12/20/2014
Jos. A. Baran

Story

For the summer of 1971 I agreed to babysit a spinet for my theory/composition/piano instructor who was going home to visit her family in California. I dated her sister, a violist. With the piano at my disposal I promised to compose a piece for the two sisters. To say the least I never finished the project. So, some 43 years later I finally got around to it; better late than never, huh?

Not knowing where to begin, I decided to listen to the selections that my instructor performed at a faculty recital. The composers were Mozart, Brahms, Granados and Bartok. Mozart and Bartok got more of my attention. Listen for the influences. (There’s also a little Sinatra and John Lennon lurking about.)

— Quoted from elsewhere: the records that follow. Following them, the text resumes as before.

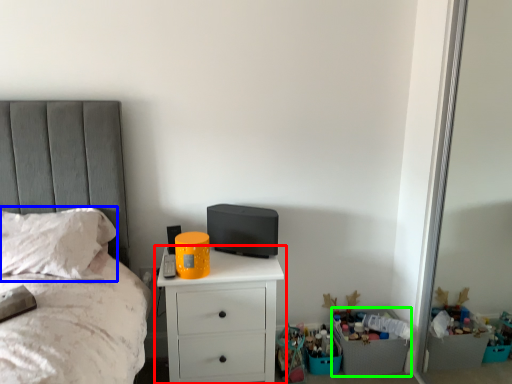 Question: Based on their relative distances, which object is farther from chest of drawers (highlighted by a red box)? Choose from pillow (highlighted by a blue box) and crate (highlighted by a green box).

Choices:
 (A) pillow
 (B) crate

Answer: (B) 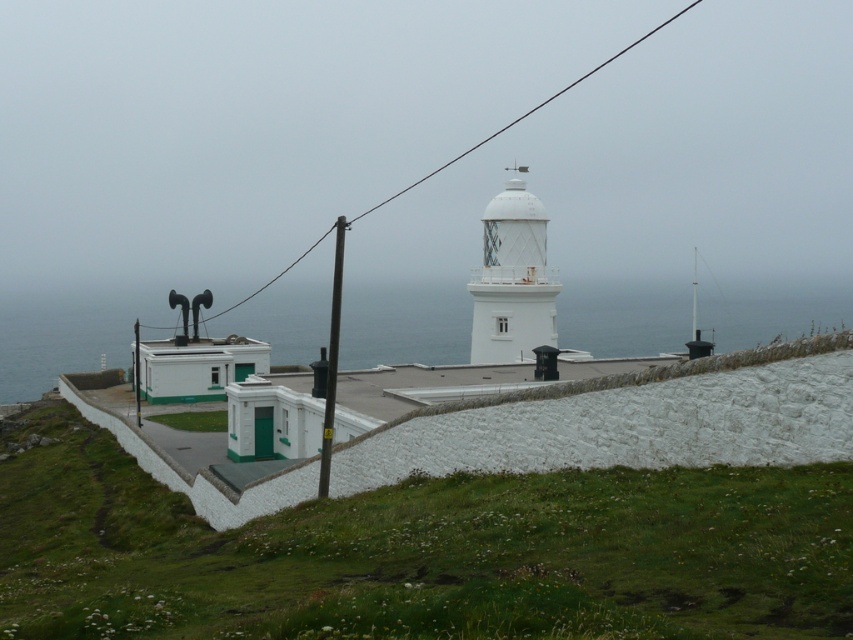 Looking at this image, between white textured lighthouse at center and smooth metal pole at center, which one has more height?

white textured lighthouse at center

Is point (514, 262) positioned before point (134, 323)?

Yes, point (514, 262) is in front of point (134, 323).

Between point (553, 324) and point (138, 422), which one is positioned behind?

Point (553, 324)

Locate an element on the screen. The height and width of the screenshot is (640, 853). white textured lighthouse at center is located at coordinates (512, 280).

Between black wire at upper center and smooth metal pole at center, which one appears on the right side from the viewer's perspective?

From the viewer's perspective, black wire at upper center appears more on the right side.

Is point (366, 209) farther from viewer compared to point (135, 352)?

That is True.

Who is more distant from viewer, (459,156) or (137,368)?

The point (459,156) is more distant.

The image size is (853, 640). In order to click on black wire at upper center in this screenshot , I will do `click(523, 115)`.

Who is higher up, transparent water at lower left or smooth metal pole at center?

transparent water at lower left is higher up.

Does transparent water at lower left have a greater height compared to smooth metal pole at center?

Correct, transparent water at lower left is much taller as smooth metal pole at center.

You are a GUI agent. You are given a task and a screenshot of the screen. Output one action in this format:
    pyautogui.click(x=<x>, y=<y>)
    Task: Click on the transparent water at lower left
    The height and width of the screenshot is (640, 853).
    Given the screenshot: What is the action you would take?
    pyautogui.click(x=67, y=333) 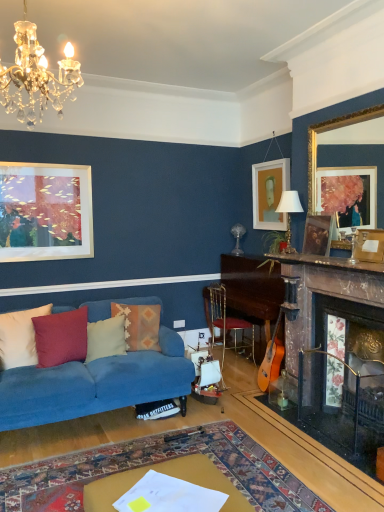 Question: Is white matte picture frame at upper center, the first picture frame from the back, to the left of wooden mantle at upper center from the viewer's perspective?

Choices:
 (A) no
 (B) yes

Answer: (B)

Question: Is white matte picture frame at upper center, the first picture frame from the back, positioned beyond the bounds of wooden mantle at upper center?

Choices:
 (A) yes
 (B) no

Answer: (A)

Question: Would you say wooden mantle at upper center is part of white matte picture frame at upper center, the first picture frame from the back,'s contents?

Choices:
 (A) no
 (B) yes

Answer: (A)

Question: From a real-world perspective, is white matte picture frame at upper center, the first picture frame from the back, located higher than wooden mantle at upper center?

Choices:
 (A) yes
 (B) no

Answer: (A)

Question: Is white matte picture frame at upper center, which is counted as the fourth picture frame, starting from the front, far from wooden mantle at upper center?

Choices:
 (A) yes
 (B) no

Answer: (A)

Question: From a real-world perspective, is white matte picture frame at upper center, which is counted as the fourth picture frame, starting from the front, positioned under wooden mantle at upper center based on gravity?

Choices:
 (A) no
 (B) yes

Answer: (A)

Question: Is wooden picture frame at right, which is counted as the 3th picture frame, starting from the back, oriented away from gold-framed mirror at upper right, the 1th picture frame viewed from the front?

Choices:
 (A) no
 (B) yes

Answer: (B)

Question: Would you say wooden picture frame at right, placed as the second picture frame when sorted from front to back, is outside gold-framed mirror at upper right, which ranks as the 4th picture frame in back-to-front order?

Choices:
 (A) no
 (B) yes

Answer: (A)

Question: Does wooden picture frame at right, placed as the second picture frame when sorted from front to back, come behind gold-framed mirror at upper right, the 1th picture frame viewed from the front?

Choices:
 (A) yes
 (B) no

Answer: (A)

Question: Considering the relative sizes of wooden picture frame at right, placed as the second picture frame when sorted from front to back, and gold-framed mirror at upper right, the 1th picture frame viewed from the front, in the image provided, is wooden picture frame at right, placed as the second picture frame when sorted from front to back, bigger than gold-framed mirror at upper right, the 1th picture frame viewed from the front,?

Choices:
 (A) yes
 (B) no

Answer: (B)

Question: From the image's perspective, does wooden picture frame at right, which is counted as the 3th picture frame, starting from the back, appear higher than gold-framed mirror at upper right, which ranks as the 4th picture frame in back-to-front order?

Choices:
 (A) yes
 (B) no

Answer: (B)

Question: Is wooden picture frame at right, which is counted as the 3th picture frame, starting from the back, oriented towards gold-framed mirror at upper right, which ranks as the 4th picture frame in back-to-front order?

Choices:
 (A) yes
 (B) no

Answer: (A)

Question: Can you confirm if white matte picture frame at upper center, the first picture frame from the back, is taller than white soft cushion at left, placed as the 4th pillow when sorted from right to left?

Choices:
 (A) no
 (B) yes

Answer: (B) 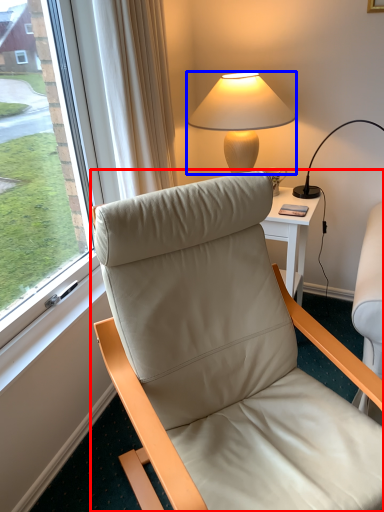 Question: Which object is further to the camera taking this photo, chair (highlighted by a red box) or lamp (highlighted by a blue box)?

Choices:
 (A) chair
 (B) lamp

Answer: (B) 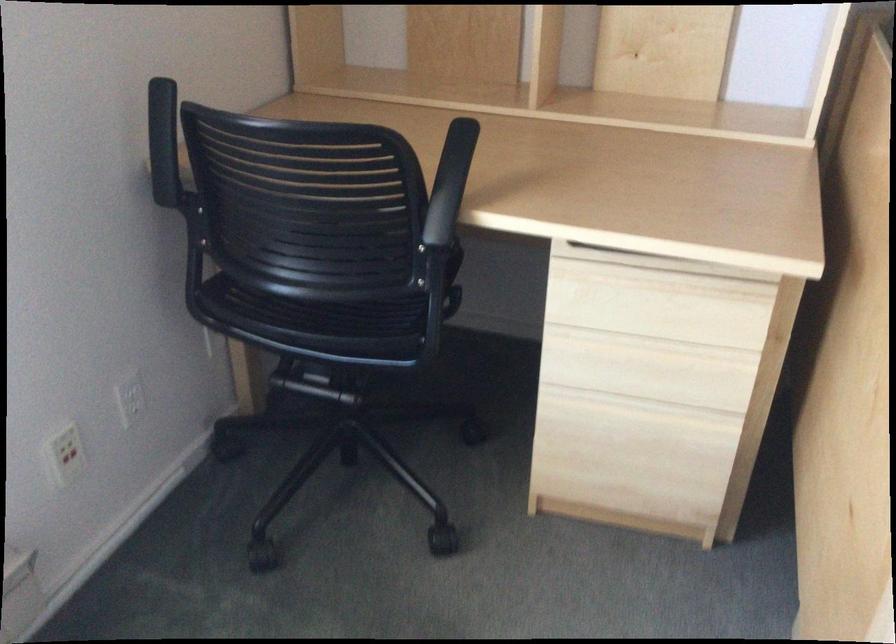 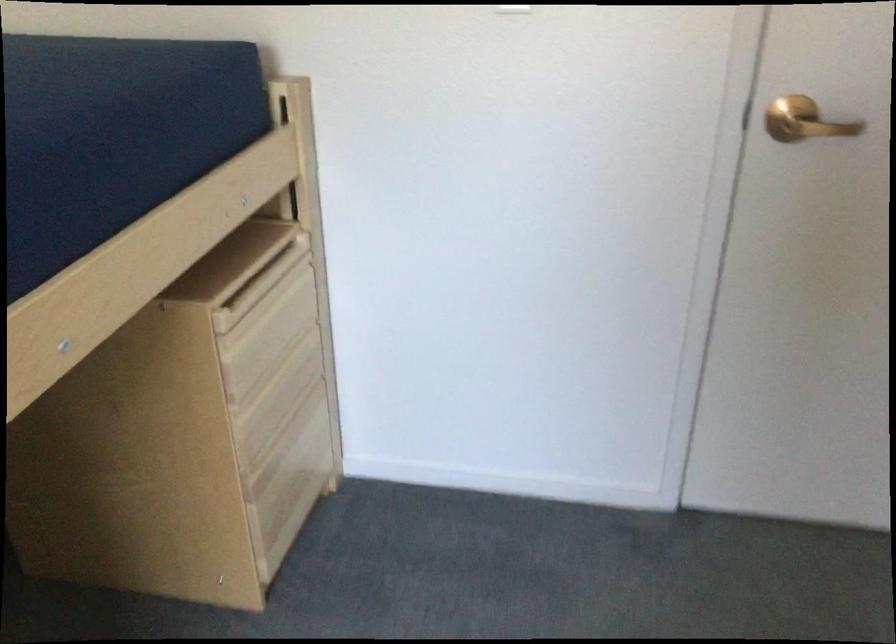 First-person continuous shooting, in which direction is the camera rotating?

The rotation direction of the camera is right-down. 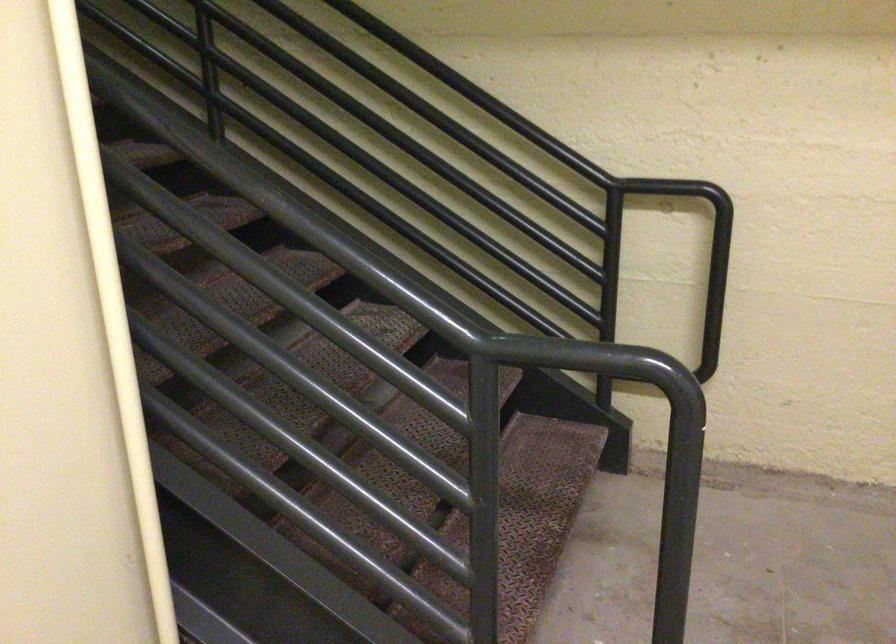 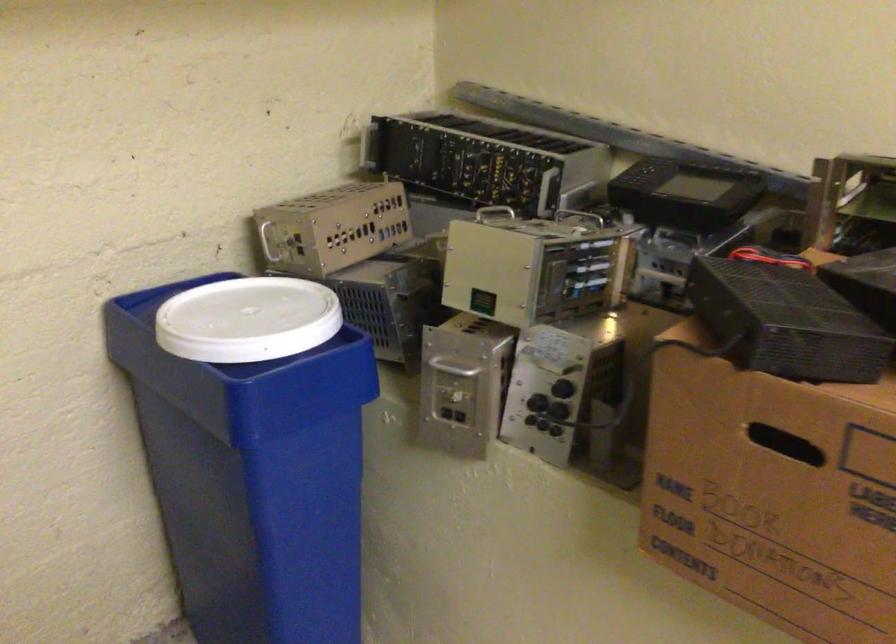 Question: The images are taken continuously from a first-person perspective. In which direction is your viewpoint rotating?

Choices:
 (A) Left
 (B) Right
 (C) Up
 (D) Down

Answer: (B) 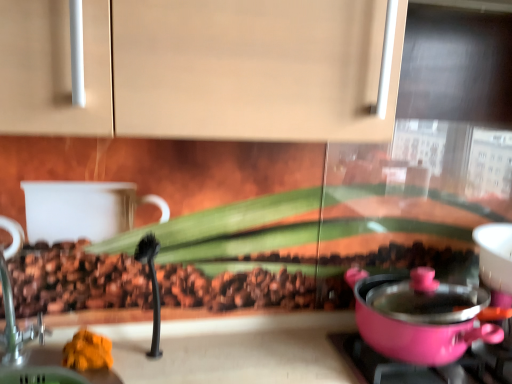 What do you see at coordinates (421, 317) in the screenshot?
I see `pink plastic pot at right` at bounding box center [421, 317].

What do you see at coordinates (16, 325) in the screenshot? This screenshot has width=512, height=384. I see `brushed metal faucet at left` at bounding box center [16, 325].

Where is `pink plastic pot at lower right`? This screenshot has width=512, height=384. pink plastic pot at lower right is located at coordinates (403, 365).

This screenshot has height=384, width=512. What do you see at coordinates (87, 351) in the screenshot?
I see `orange soft food at lower left` at bounding box center [87, 351].

Locate an element on the screen. pink plastic pot at right is located at coordinates (421, 317).

The height and width of the screenshot is (384, 512). I want to click on food that is behind the pink plastic pot at right, so click(87, 351).

From the image's perspective, which object appears higher, pink plastic pot at right or orange soft food at lower left?

pink plastic pot at right.

Looking at this image, how much distance is there between pink plastic pot at right and orange soft food at lower left?

They are 26.57 inches apart.

Are pink plastic pot at lower right and brushed metal faucet at left far apart?

That's not correct — pink plastic pot at lower right is a little close to brushed metal faucet at left.

Is point (353, 343) positioned behind point (36, 329)?

Yes, it is.

Who is shorter, pink plastic pot at lower right or brushed metal faucet at left?

With less height is pink plastic pot at lower right.

Is pink plastic pot at lower right oriented towards pink plastic pot at right?

No, pink plastic pot at lower right is not aimed at pink plastic pot at right.

Between pink plastic pot at lower right and pink plastic pot at right, which one has smaller width?

pink plastic pot at lower right.

What's the angular difference between pink plastic pot at lower right and pink plastic pot at right's facing directions?

The facing directions of pink plastic pot at lower right and pink plastic pot at right are 0.000308 degrees apart.

Who is shorter, pink plastic pot at lower right or pink plastic pot at right?

With less height is pink plastic pot at lower right.

Where is `kitchen appliance located in front of the pink plastic pot at lower right`? The image size is (512, 384). kitchen appliance located in front of the pink plastic pot at lower right is located at coordinates (421, 317).

Is pink plastic pot at right directly adjacent to pink plastic pot at lower right?

Yes, pink plastic pot at right is with pink plastic pot at lower right.

Could pink plastic pot at lower right be considered to be inside pink plastic pot at right?

No, pink plastic pot at lower right is located outside of pink plastic pot at right.

Which object is wider, pink plastic pot at right or pink plastic pot at lower right?

Wider between the two is pink plastic pot at right.

Which of these two, brushed metal faucet at left or pink plastic pot at right, stands taller?

brushed metal faucet at left is taller.

Can you tell me how much brushed metal faucet at left and pink plastic pot at right differ in facing direction?

The angular difference between brushed metal faucet at left and pink plastic pot at right is 0.00151 degrees.

Considering the sizes of brushed metal faucet at left and pink plastic pot at right in the image, is brushed metal faucet at left wider or thinner than pink plastic pot at right?

Clearly, brushed metal faucet at left has less width compared to pink plastic pot at right.

Looking at this image, are brushed metal faucet at left and pink plastic pot at right making contact?

No, brushed metal faucet at left is not with pink plastic pot at right.

From the image's perspective, between orange soft food at lower left and pink plastic pot at right, who is located below?

orange soft food at lower left, from the image's perspective.

Considering the positions of objects orange soft food at lower left and pink plastic pot at right in the image provided, who is behind, orange soft food at lower left or pink plastic pot at right?

Positioned behind is orange soft food at lower left.

Considering the sizes of objects orange soft food at lower left and pink plastic pot at right in the image provided, who is shorter, orange soft food at lower left or pink plastic pot at right?

orange soft food at lower left is shorter.

Is orange soft food at lower left thinner than pink plastic pot at right?

Correct, the width of orange soft food at lower left is less than that of pink plastic pot at right.

Looking at this image, from a real-world perspective, is brushed metal faucet at left located beneath orange soft food at lower left?

No.

Which object is wider, brushed metal faucet at left or orange soft food at lower left?

brushed metal faucet at left is wider.

From the image's perspective, which one is positioned lower, brushed metal faucet at left or orange soft food at lower left?

orange soft food at lower left appears lower in the image.

Can you tell me how much brushed metal faucet at left and orange soft food at lower left differ in facing direction?

There is a 0.00343-degree angle between the facing directions of brushed metal faucet at left and orange soft food at lower left.

Where is `kitchen appliance above the orange soft food at lower left (from a real-world perspective)`? This screenshot has height=384, width=512. kitchen appliance above the orange soft food at lower left (from a real-world perspective) is located at coordinates (421, 317).

The width and height of the screenshot is (512, 384). In the image, there is a brushed metal faucet at left. Identify the location of gas stove below it (from the image's perspective). (403, 365).

When comparing their distances from pink plastic pot at right, does orange soft food at lower left or pink plastic pot at lower right seem further?

orange soft food at lower left lies further to pink plastic pot at right than the other object.

Based on their spatial positions, is pink plastic pot at right or brushed metal faucet at left further from orange soft food at lower left?

pink plastic pot at right is positioned further to the anchor orange soft food at lower left.

Looking at this image, from the image, which object appears to be nearer to pink plastic pot at lower right, brushed metal faucet at left or orange soft food at lower left?

The object closer to pink plastic pot at lower right is orange soft food at lower left.

From the image, which object appears to be farther from brushed metal faucet at left, pink plastic pot at right or pink plastic pot at lower right?

pink plastic pot at right lies further to brushed metal faucet at left than the other object.

Estimate the real-world distances between objects in this image. Which object is further from orange soft food at lower left, pink plastic pot at lower right or pink plastic pot at right?

pink plastic pot at right lies further to orange soft food at lower left than the other object.

From the image, which object appears to be nearer to pink plastic pot at lower right, pink plastic pot at right or orange soft food at lower left?

pink plastic pot at right.

From the image, which object appears to be nearer to pink plastic pot at right, brushed metal faucet at left or pink plastic pot at lower right?

The object closer to pink plastic pot at right is pink plastic pot at lower right.

Which object lies nearer to the anchor point brushed metal faucet at left, orange soft food at lower left or pink plastic pot at right?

I consider this a duet because the piano has a little more to do than just accompany. The piece follows the European Symphonic Sonata format I’ve been following in the past. Exposition One is in Bb Maj to Eb Maj to Bb Maj. Exposition Two transitions through major keys F – Bb – C – F – Bb – F. The Development is in Bb Major then G Major. The Recapitulation begins in Bb, transitions to Eb then modulates to Db. (Although the key change is a step lower it gives the impression of moving upward.) And the Coda ends in Bb where we began.

08/19/2014
Jos. A. Baran

Story

This composition for string quartet follows the European Symphonic Sonata format. Starting with the Exposition the first subject is introduced and transitions into the second subject which is in a different key. From there the Development begins which is based on the Exposition and features variations on the themes. The Exposition ends with a brief Codetta that leads into the Recapitulation. The Recapitulation is a shorter version of the Exposition with the second subject in the same key. The piece ends with a Coda that shares features of the Codetta.Although it sounds as if it is in the key of E minor the piece is in C Major.

 

09/01/2014
Jos. A. Baran

Story

This composition for string quartet follows the European Symphonic Sonata format as well. It has a folk rock influence.

10/01/2014
Jos. A. Baran

Story

This piece is a version based on a pop/rock song ("In Your Mind") from my second album ("POKE!")

 

10/01/2014
Jos. A. Baran

Story

Like my previous compositions for the string quartet this one follows the European Symphonic Sonata format as well, but with a little twist:  the first subject of the Exposition is a 12-tone row. The row was determined by the roll of a 12-sided music-note dice cube.  The original string of notes had three 2-note clashes (25% of the row) I couldn’t accept and so artistic license prevailed. Three swaps later there was a tone row I could work with.  (I didn’t log the changes.)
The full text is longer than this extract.